After Lisa we had a fascinating explanation of surgical options and techniques from Prof Mark Stringer, Paediatric Surgeon in Wellington. What a beautiful man and so passionate about what he does. Gave us hope that surgery can certainly be a game changer for some, but also hope that with all the advancements of new ‘wonder' drugs coming onto the market, his work as a surgeon will become less and less going forward. Hope is good!

Adrian Douglas from Freemasons NZ (one of Camp Purple's major supporters) gave us a fabulous explanation of what and who the Freemasons are and their role in our society. He demystified a few myths for us about the “secret men’s club” and also outlined the importance of donating to charities like ours. Their donations to Camp Purple are extremely generous and we are forever grateful that they’ve chosen to support us!

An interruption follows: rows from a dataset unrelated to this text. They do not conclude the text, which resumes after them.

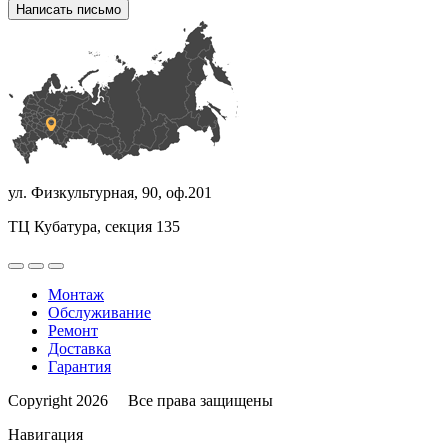
Написать письмо
ул. Физкультурная, 90, оф.201
ТЦ Кубатура, секция 135
Монтаж
Обслуживание
Ремонт
Доставка
Гарантия
Copyright 2026 Все права защищены
Навигация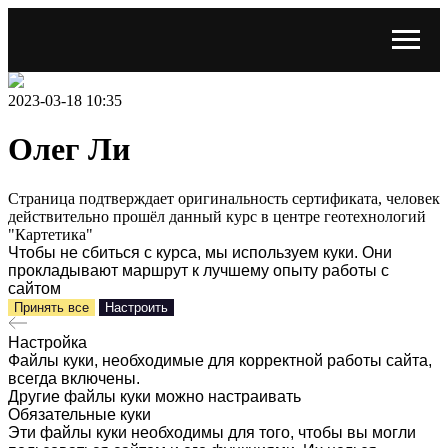
2023-03-18 10:35
Олег Ли
Страница подтверждает оригинальность сертификата, человек
действительно прошёл данный курс в центре геотехнологий
"Картетика"
Чтобы не сбиться с курса, мы используем куки. Они
прокладывают маршрут к лучшему опыту работы с
сайтом
Принять все
Настроить
Настройка
Файлы куки, необходимые для корректной работы сайта,
всегда включены.
Другие файлы куки можно настраивать
Обязательные куки
Эти файлы куки необходимы для того, чтобы вы могли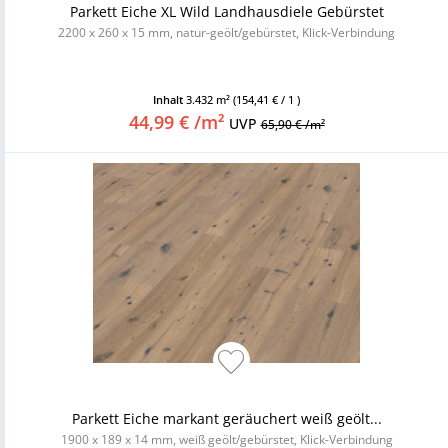
Parkett Eiche XL Wild Landhausdiele Gebürstet
2200 x 260 x 15 mm, natur-geölt/gebürstet, Klick-Verbindung
Inhalt
3.432 m²
(154,41 € / 1 )
44,99 € /m²
UVP
65,90 € /m²
Parkett Eiche markant geräuchert weiß geölt...
1900 x 189 x 14 mm, weiß geölt/gebürstet, Klick-Verbindung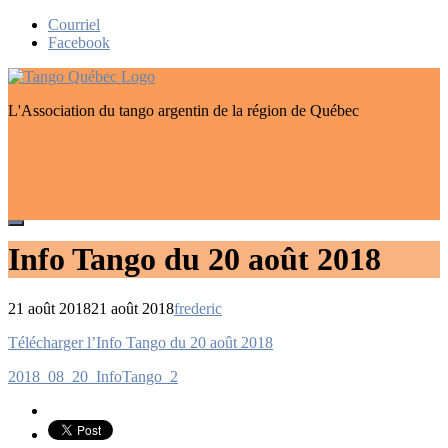
Skip
Courriel
to
Facebook
content
L'Association du tango argentin de la région de Québec
Info Tango du 20 août 2018
21 août 2018
21 août 2018
frederic
Navigation
Télécharger l’Info Tango du 20 août 2018
de
2018_08_20_InfoTango_2
l’article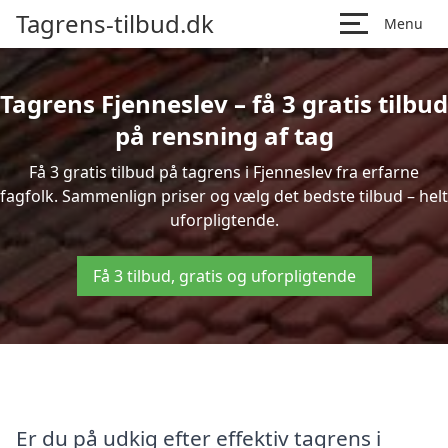
Tagrens-tilbud.dk
Menu
Tagrens Fjenneslev – få 3 gratis tilbud
på rensning af tag
Få 3 gratis tilbud på tagrens i Fjenneslev fra erfarne
fagfolk. Sammenlign priser og vælg det bedste tilbud – helt
uforpligtende.
Få 3 tilbud, gratis og uforpligtende
Er du på udkig efter effektiv tagrens i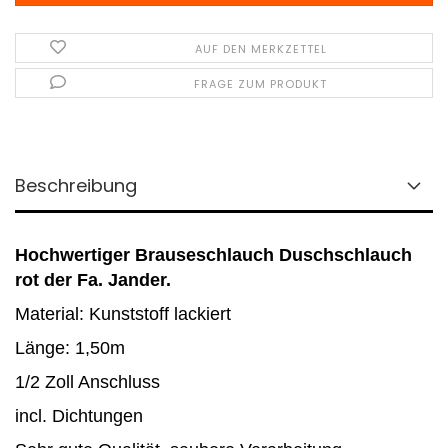
AUF DEN MERKZETTEL
FRAGE ZUM PRODUKT
Beschreibung
Hochwertiger Brauseschlauch Duschschlauch
rot der Fa. Jander.
Material: Kunststoff
lackiert
Länge: 1,50m
1/2 Zoll Anschluss
incl. Dichtungen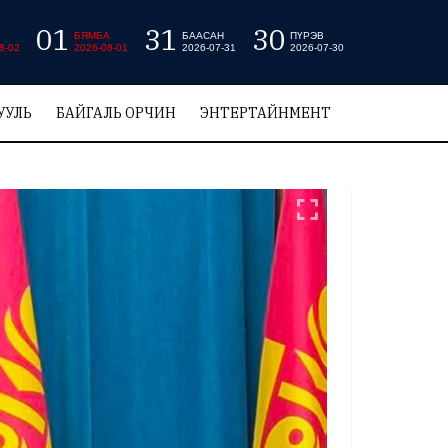
01
31
30
БЯМБА
БААСАН
ПҮРЭВ
8-02
2026-08-01
2026-07-31
2026-07-30
УУЛЬ
БАЙГАЛЬ ОРЧИН
ЭНТЕРТАЙНМЕНТ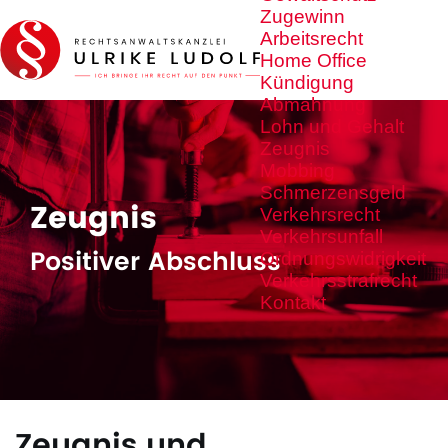
Zugewinn
Arbeitsrecht
Home Office
Kündigung
Abmahnung
Lohn und Gehalt
Zeugnis
Mobbing
Schmerzensgeld
Zeugnis
Verkehrsrecht
Verkehrsunfall
Positiver Abschluss
Ordnungswidrigkeit
Verkehrsstrafrecht
Kontakt
Zeugnis und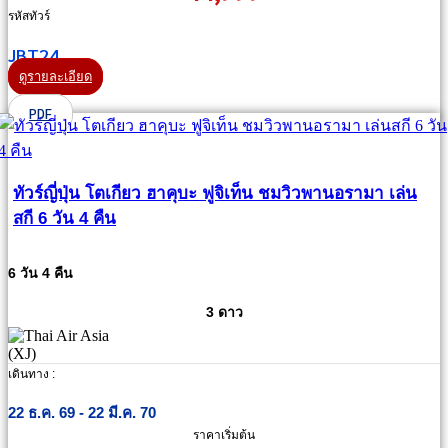
รหัสทัวร์
JBT24
ดูรายละเอียด
PDF
ทัวร์ญี่ปุ่น โตเกียว ฮาคุบะ ฟูจิเท็น ชมวิวพานอรามา เล่น
สกี 6 วัน 4 คืน
6 วัน 4 คืน
3 ดาว
เดินทาง :
22 ธ.ค. 69 - 22 มี.ค. 70
ราคาเริ่มต้น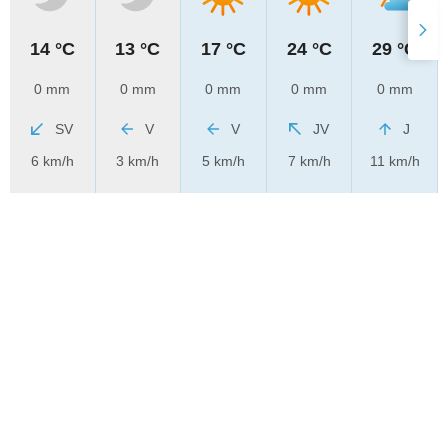
14 °C
13 °C
17 °C
24 °C
29 °C
0 mm
0 mm
0 mm
0 mm
0 mm
SV
V
V
JV
J
6 km/h
3 km/h
5 km/h
7 km/h
11 km/h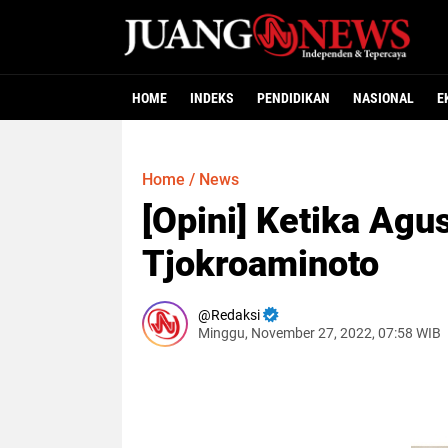
HOME
INDEKS
PENDIDIKAN
NASIONAL
E
Home
/
News
[Opini] Ketika Ag
Tjokroaminoto
Redaksi
Minggu, November 27, 2022, 07:58 WIB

After morning tea Rachel Booker, a Clinical Psychologist based in Wellington concluded with a fascinating insight into brain development and psychology of children.  She focussed on children living with chronic chronic illness. She gave us solid invaluable information and great tips for dealing with behaviour challenges with which we all struggle with to varying degrees. I particularly loved her comment regarding “bribing" our kids with a reward of sorts if they won’t eat (for example). She says “Incentives to do something pleasant is not a bribe. It is life.“ Made me feel so much better anyway!!!!

Unfortunately, had to sneak out before Rachel finished to catch a plane.  This was a huge pity as I felt like she was directly addressing me (or maybe I had “HELP ME” written on my forehead) so I didn’t get to hear the end or say a goodbye to all the beautiful parents. I hope you all got as much out of it as I did though. And thanks to Professor Andrew Day and the rest of the committee who tirelessly worked on the speaker schedule. It was fabulous.

To all you beautiful parents out there, stay strong, stay positive, and, if you’re feeling alone and just need help or to talk, there’s a few support groups of other gorgeous people out there, you just need to reach out! Thanks Camp Purple for making this yearly event happen which makes such a difference in our lives.